Crown prosecutors and the Saint John Police Force will not oppose the unsealing of two production orders related to the 15-month-old Richard Oland murder investigation.
But they will seek to have them subject to the same redactions imposed on other related documents by provincial court Chief Judge R. Leslie Jackson.
It's unclear what the position of lawyers representing members of the Oland family will be.
CBC News and the Telegraph-Journal had written to the Crown earlier this month, urging that the two production orders issued by the Court of Queen's Bench and two search warrants issued by the provincial court be released.
"The Sept. 28, 2012 decision of Chief Judge Jackson sets forth the law in New Brunswick with respect to the propriety/scope of sealing orders generally, and in particular, in reference to the murder of Mr.
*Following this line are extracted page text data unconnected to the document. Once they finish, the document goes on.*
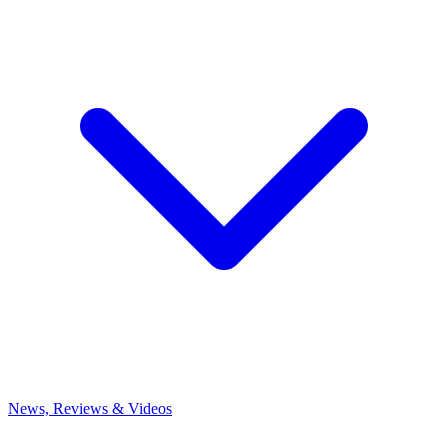
News, Reviews & Videos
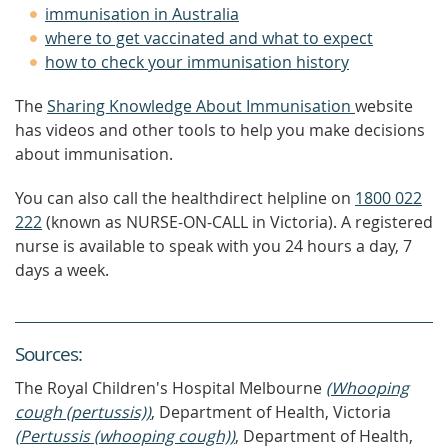
immunisation in Australia
where to get vaccinated and what to expect
how to check your immunisation history
The
Sharing Knowledge About Immunisation
website
has videos and other tools to help you make decisions
about immunisation.
You can also call the healthdirect helpline on
1800 022
222
(known as NURSE-ON-CALL in Victoria). A registered
nurse is available to speak with you 24 hours a day, 7
days a week.
Source
s
:
The Royal Children's Hospital Melbourne
(Whooping
cough (pertussis))
, Department of Health, Victoria
(Pertussis (whooping cough))
, Department of Health,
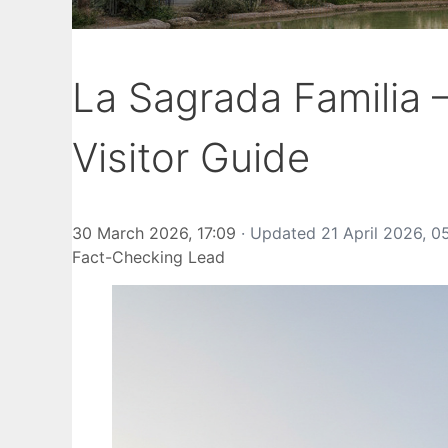
La Sagrada Familia
Visitor Guide
30 March 2026, 17:09
· Updated
21 April 2026, 0
Fact-Checking Lead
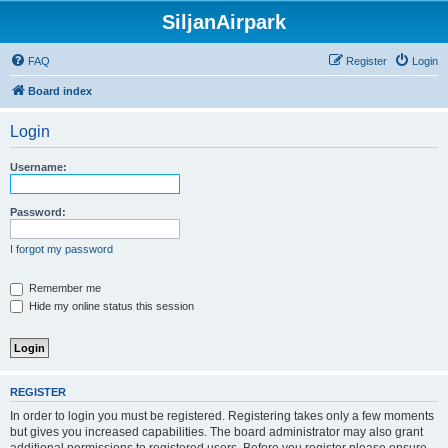
SiljanAirpark
FAQ
Register
Login
Board index
Login
Username:
Password:
I forgot my password
Remember me
Hide my online status this session
REGISTER
In order to login you must be registered. Registering takes only a few moments
but gives you increased capabilities. The board administrator may also grant
additional permissions to registered users. Before you register please ensure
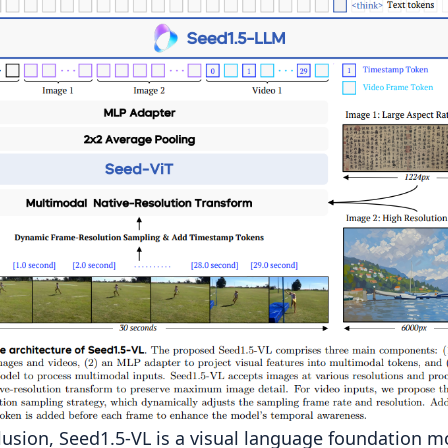
lusion, Seed1.5-VL is a visual language foundation m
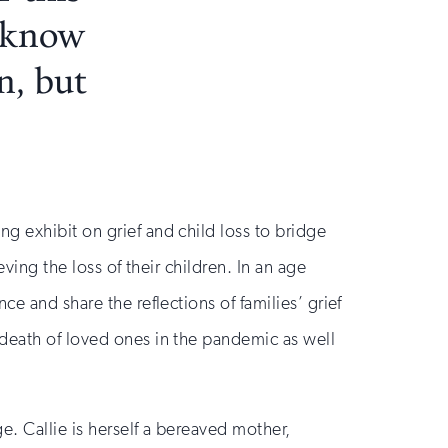
I know
n, but
g exhibit on grief and child loss to bridge
ving the loss of their children. In an age
e and share the reflections of families’ grief
 death of loved ones in the pandemic as well
. Callie is herself a bereaved mother,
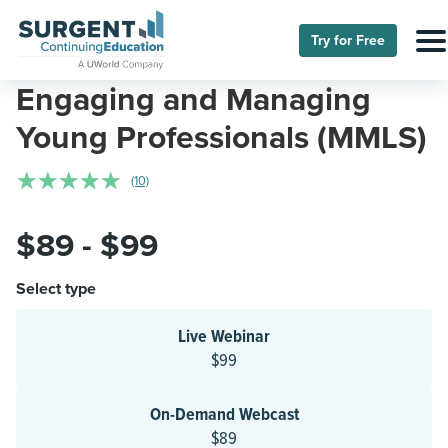
Try for Free
Engaging and Managing
Young Professionals (MMLS)
☆
☆
☆
☆
☆
(10)
$89 - $99
Select type
Live Webinar
$99
On-Demand Webcast
$89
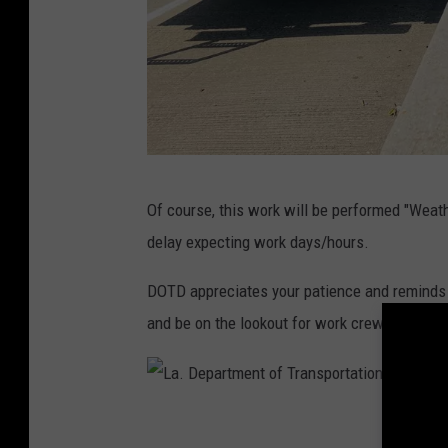
L
Of course, this work will be performed "Weat
a
delay expecting work days/hours.
.
D
DOTD appreciates your patience and reminds y
e
and be on the lookout for work crews and the
p
a
r
L
t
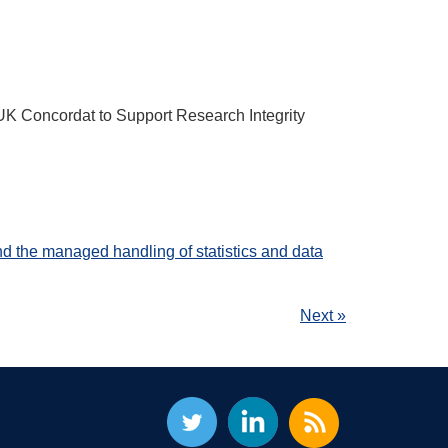
K Concordat to Support Research Integrity
d the managed handling of statistics and data
Next »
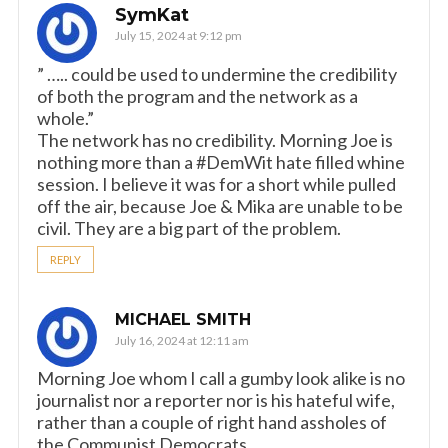
SymKat
July 15, 2024 at 9:12 pm
” ….. could be used to undermine the credibility
of both the program and the network as a
whole.”
The network has no credibility. Morning Joe is
nothing more than a #DemWit hate filled whine
session. I believe it was for a short while pulled
off the air, because Joe & Mika are unable to be
civil. They are a big part of the problem.
REPLY
MICHAEL SMITH
July 16, 2024 at 12:11 am
Morning Joe whom I call a gumby look alike is no
journalist nor a reporter nor is his hateful wife,
rather than a couple of right hand assholes of
the Communist Democrats.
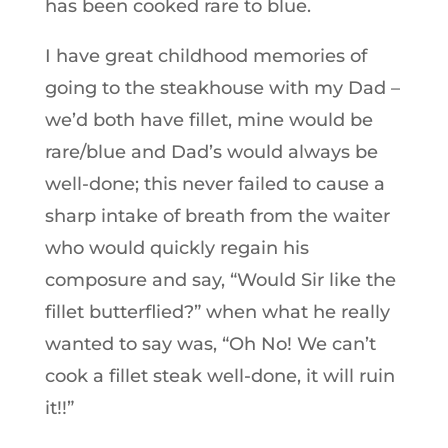
has been cooked rare to blue.
I have great childhood memories of
going to the steakhouse with my Dad –
we’d both have fillet, mine would be
rare/blue and Dad’s would always be
well-done; this never failed to cause a
sharp intake of breath from the waiter
who would quickly regain his
composure and say, “Would Sir like the
fillet butterflied?” when what he really
wanted to say was, “Oh No! We can’t
cook a fillet steak well-done, it will ruin
it!!”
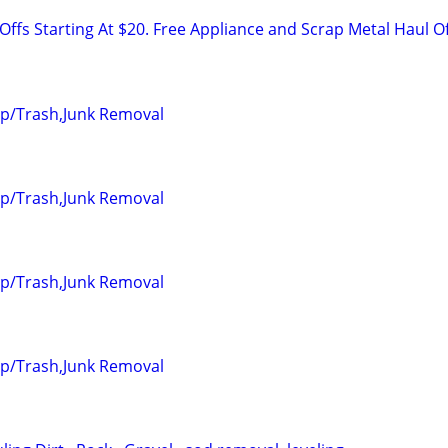
ffs Starting At $20. Free Appliance and Scrap Metal Haul O
up/Trash,Junk Removal
up/Trash,Junk Removal
up/Trash,Junk Removal
up/Trash,Junk Removal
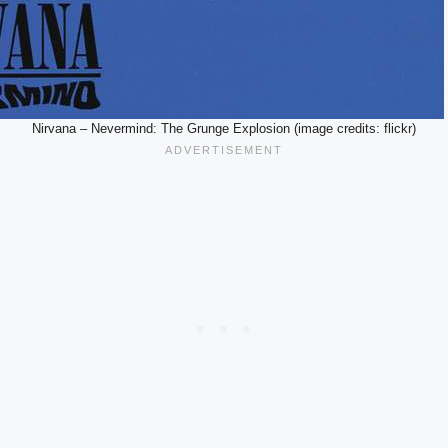
Nirvana – Nevermind: The Grunge Explosion (image credits: flickr)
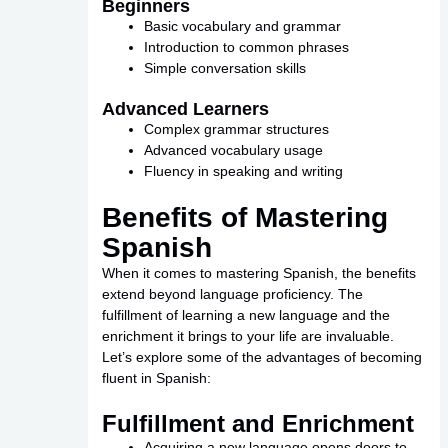
Beginners
Basic vocabulary and grammar
Introduction to common phrases
Simple conversation skills
Advanced Learners
Complex grammar structures
Advanced vocabulary usage
Fluency in speaking and writing
Benefits of Mastering
Spanish
When it comes to mastering Spanish, the benefits
extend beyond language proficiency. The
fulfillment of learning a new language and the
enrichment it brings to your life are invaluable.
Let’s explore some of the advantages of becoming
fluent in Spanish:
Fulfillment and Enrichment
Acquiring a new language opens doors to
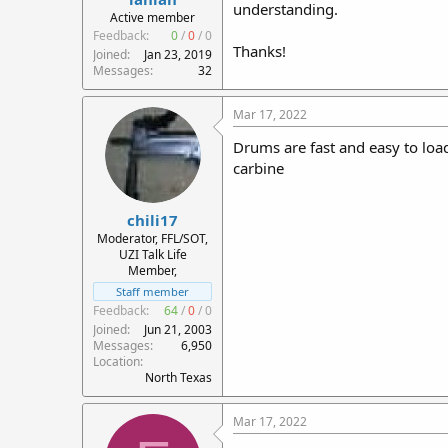
understanding.
r
Active member
t
Feedback:
0
/
0
/
0
Thanks!
e
Joined
Jan 23, 2019
r
Messages
32
Mar 17, 2022
Drums are fast and easy to load
carbine
chili17
Moderator, FFL/SOT,
UZI Talk Life
Member,
Staff member
Feedback:
64
/
0
/
0
Joined
Jun 21, 2003
Messages
6,950
Location
North Texas
Mar 17, 2022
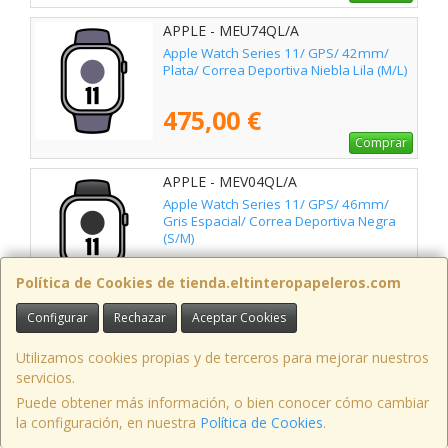
APPLE - MEU74QL/A
Apple Watch Series 11/ GPS/ 42mm/
Plata/ Correa Deportiva Niebla Lila (M/L)
475,00 €
Comprar
APPLE - MEV04QL/A
Apple Watch Series 11/ GPS/ 46mm/
Gris Espacial/ Correa Deportiva Negra
(S/M)
495,00 €
Política de Cookies de tienda.eltinteropapeleros.com
Comprar
Configurar
Rechazar
Aceptar Cookies
APPLE - MEUX4QL/A
Apple Watch Series 11/ GPS/ 46mm/
Utilizamos cookies propias y de terceros para mejorar nuestros
Negro Azabache/ Correa Deportiva
servicios.
Negra (M/L)
Puede obtener más información, o bien conocer cómo cambiar
505,00 €
la configuración, en nuestra
Política de Cookies
.
Comprar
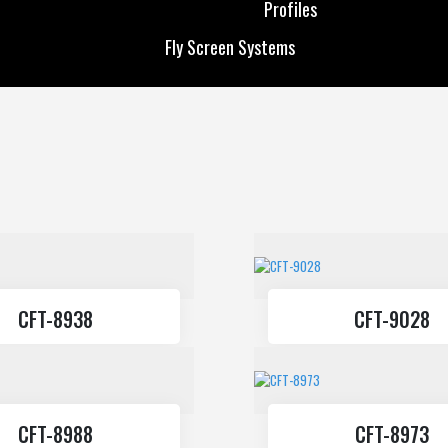
Profiles
Custom Production
Solar Energy
Fly Screen Systems
Profiles
Fly Screen Systems
CFT-8938
CFT-9028
CFT-8988
CFT-8973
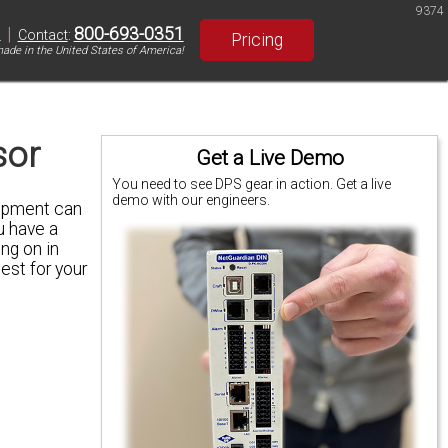
9374
|
800-693-0351
S
Contact
:
Pricing
ade in the United States of America!
sor
Get a Live Demo
You need to see DPS gear in action. Get a live
demo with our engineers.
uipment can
u have a
ing on in
est for your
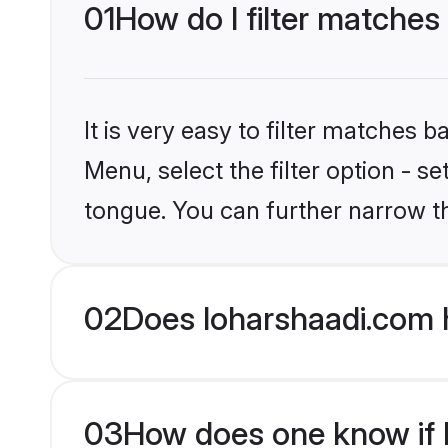
01
How do I filter matches 
It is very easy to filter matches 
Menu, select the filter option - s
tongue. You can further narrow t
02
Does loharshaadi.com h
03
How does one know if Hi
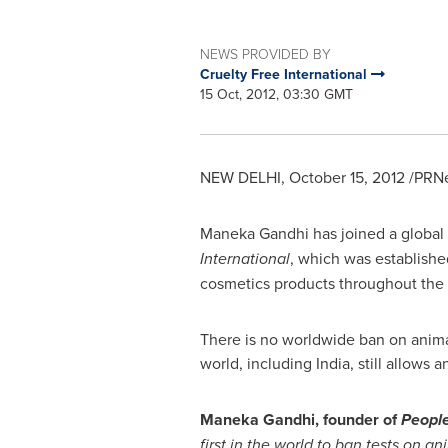
NEWS PROVIDED BY
Cruelty Free International
15 Oct, 2012, 03:30 GMT
NEW DELHI
,
October 15, 2012
/PRNe
Maneka Gandhi
has joined a global
International
, which was establishe
cosmetics products throughout the 
There is no worldwide ban on anima
world, including
India
, still allows
Maneka Gandhi
, founder of
People
first in the world to ban tests on a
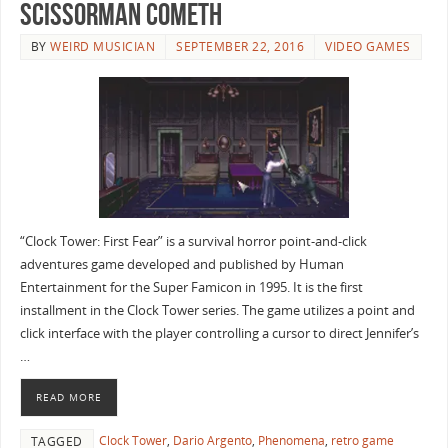
Scissorman Cometh
BY
WEIRD MUSICIAN
SEPTEMBER 22, 2016
VIDEO GAMES
“Clock Tower: First Fear” is a survival horror point-and-click
adventures game developed and published by Human
Entertainment for the Super Famicon in 1995. It is the first
installment in the Clock Tower series. The game utilizes a point and
click interface with the player controlling a cursor to direct Jennifer’s
…
READ MORE
Clock Tower
,
Dario Argento
,
Phenomena
,
retro game
TAGGED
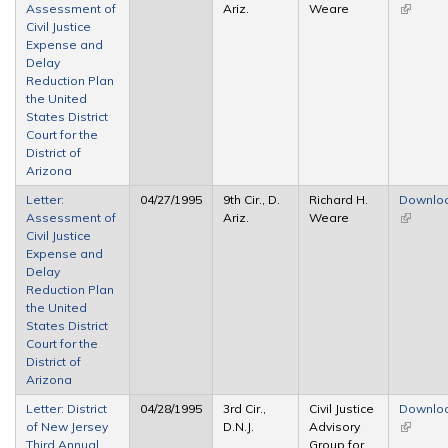
Assessment of
Ariz.
Weare
(link is
Civil Justice
external
Expense and
Delay
Reduction Plan
the United
States District
Court for the
District of
Arizona
Letter:
04/27/1995
9th Cir., D.
Richard H.
Downlo
Assessment of
Ariz.
Weare
(link is
Civil Justice
external
Expense and
Delay
Reduction Plan
the United
States District
Court for the
District of
Arizona
Letter: District
04/28/1995
3rd Cir.,
Civil Justice
Downlo
of New Jersey
D.N.J.
Advisory
(link is
Third Annual
Group for
external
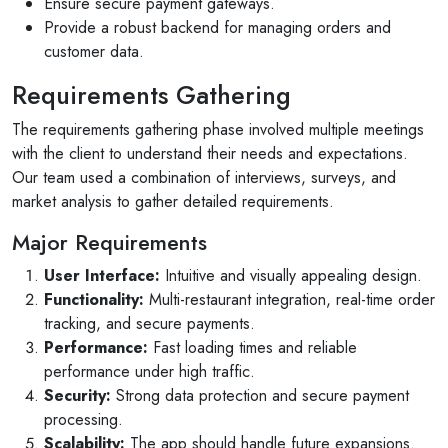
Ensure secure payment gateways.
Provide a robust backend for managing orders and
customer data.
Requirements Gathering
The requirements gathering phase involved multiple meetings
with the client to understand their needs and expectations.
Our team used a combination of interviews, surveys, and
market analysis to gather detailed requirements.
Major Requirements
User Interface:
Intuitive and visually appealing design.
Functionality:
Multi-restaurant integration, real-time order
tracking, and secure payments.
Performance:
Fast loading times and reliable
performance under high traffic.
Security:
Strong data protection and secure payment
processing.
Scalability:
The app should handle future expansions.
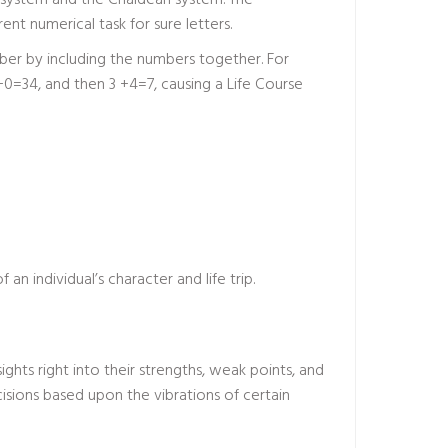
 system and the Chaldean system. The
nt numerical task for sure letters.
mber by including the numbers together. For
=34, and then 3 +4=7, causing a Life Course
 an individual’s character and life trip.
hts right into their strengths, weak points, and
cisions based upon the vibrations of certain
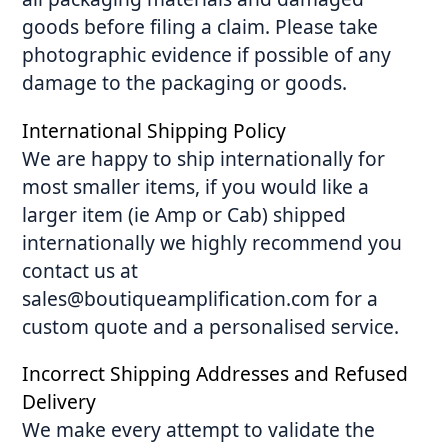
goods before filing a claim. Please take
photographic evidence if possible of any
damage to the packaging or goods.
International Shipping Policy
We are happy to ship internationally for
most smaller items, if you would like a
larger item (ie Amp or Cab) shipped
internationally we highly recommend you
contact us at
sales@boutiqueamplification.com for a
custom quote and a personalised service.
Incorrect Shipping Addresses and Refused
Delivery
We make every attempt to validate the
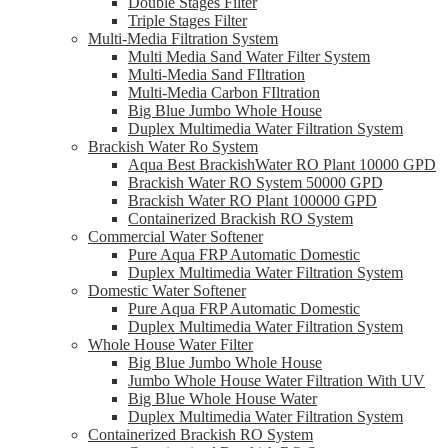
Double Stages Filter
Triple Stages Filter
Multi-Media Filtration System
Multi Media Sand Water Filter System
Multi-Media Sand FIltration
Multi-Media Carbon FIltration
Big Blue Jumbo Whole House
Duplex Multimedia Water Filtration System
Brackish Water Ro System
Aqua Best BrackishWater RO Plant 10000 GPD
Brackish Water RO System 50000 GPD
Brackish Water RO Plant 100000 GPD
Containerized Brackish RO System
Commercial Water Softener
Pure Aqua FRP Automatic Domestic
Duplex Multimedia Water Filtration System
Domestic Water Softener
Pure Aqua FRP Automatic Domestic
Duplex Multimedia Water Filtration System
Whole House Water Filter
Big Blue Jumbo Whole House
Jumbo Whole House Water Filtration With UV
Big Blue Whole House Water
Duplex Multimedia Water Filtration System
Containerized Brackish RO System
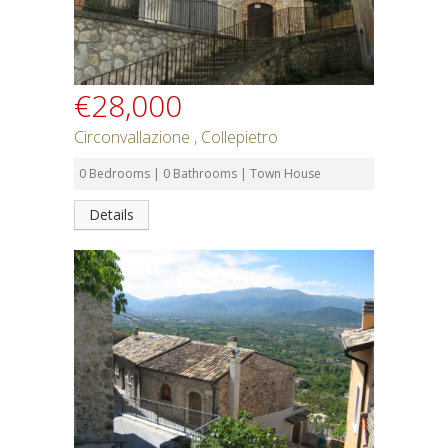
€28,000
Circonvallazione , Collepietro
0 Bedrooms | 0 Bathrooms | Town House
Details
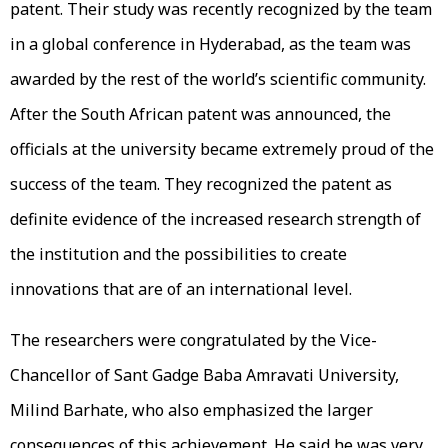
patent. Their study was recently recognized by the team
in a global conference in Hyderabad, as the team was
awarded by the rest of the world’s scientific community.
After the South African patent was announced, the
officials at the university became extremely proud of the
success of the team. They recognized the patent as
definite evidence of the increased research strength of
the institution and the possibilities to create
innovations that are of an international level.
The researchers were congratulated by the Vice-
Chancellor of Sant Gadge Baba Amravati University,
Milind Barhate, who also emphasized the larger
consequences of this achievement. He said he was very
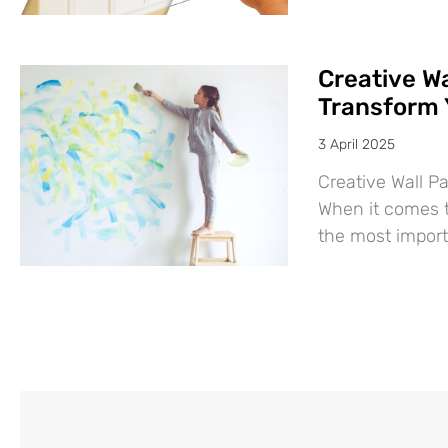
Creative Wa
Transform 
3 April 2025
Creative Wall P
When it comes t
the most import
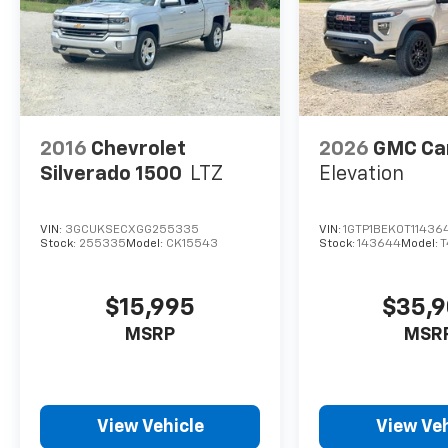
2016
Chevrolet
2026
GMC Ca
Silverado 1500
LTZ
Elevation
VIN:
3GCUKSECXGG255335
VIN:
1GTP1BEK0T11436
Stock:
255335
Model:
CK15543
Stock:
143644
Model:
T
$15,995
$35,
MSRP
MSR
View Vehicle
View Veh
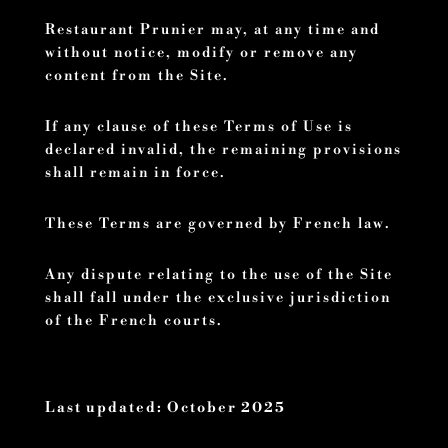
Restaurant Prunier may, at any time and
without notice, modify or remove any
content from the Site.
If any clause of these Terms of Use is
declared invalid, the remaining provisions
shall remain in force.
These Terms are governed by French law.
Any dispute relating to the use of the Site
shall fall under the exclusive jurisdiction
of the French courts.
Last updated: October 2025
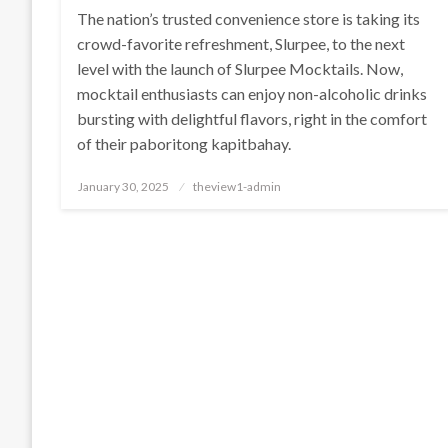
The nation’s trusted convenience store is taking its
crowd-favorite refreshment, Slurpee, to the next
level with the launch of Slurpee Mocktails. Now,
mocktail enthusiasts can enjoy non-alcoholic drinks
bursting with delightful flavors, right in the comfort
of their paboritong kapitbahay.
Posted
January 30, 2025
theview1-admin
on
Richard Oland," media lawyer David Coles had argued.
The ongoing complete sealing of the documents is "not sustainable at law," Coles had said.
No mention of 2 search warrants
In a two-page reply dated Nov. 6, Crown prosecutor John Henheffer does not mention the two search warrants requested.
But he says after meeting with police to discuss the matter, it was decided the Saint John Police Force would make an application to unseal the two production orders, issued on July 9, 2011 and July 15, 2011, subject to the same redactions as other search warrants and related documents in the case.
Police then advised, however, they were not sure whether their copies of the production orders and the informations filed to obtain them were the same as the court's copies, said Henheffer. So the Crown has requested copies of the sealed documents from the court.
"We are not yet in receipt of these materials," Henheffer said.
"Unfortunately, whereas the production orders were sealed until such time as the Court orders them unsealed, we are unable to forward to all parties the proposed redactions without direction from the Court," he said.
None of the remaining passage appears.